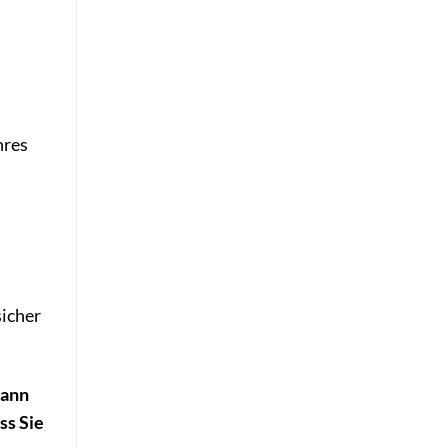
hres
icher
kann
ss Sie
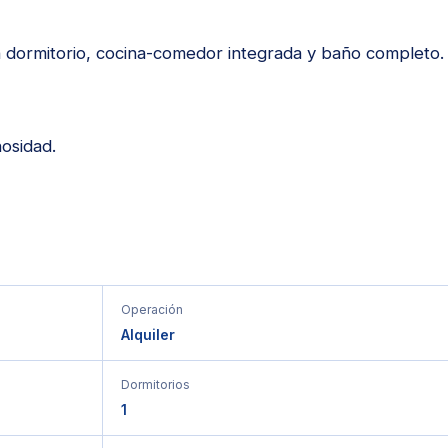
n dormitorio, cocina-comedor integrada y baño completo
osidad.
Operación
Alquiler
Dormitorios
1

# [WHAT THE TASK REQUIRES]
All lines from the one that has "n dormitorio, cocina-comedor" through the end of the material above should be returned exactly; omit the rest.

# [ANSWER SPACE]
n dormitorio, cocina-comedor integrada y baño completo
osidad.
Operación
Alquiler
Dormitorios
1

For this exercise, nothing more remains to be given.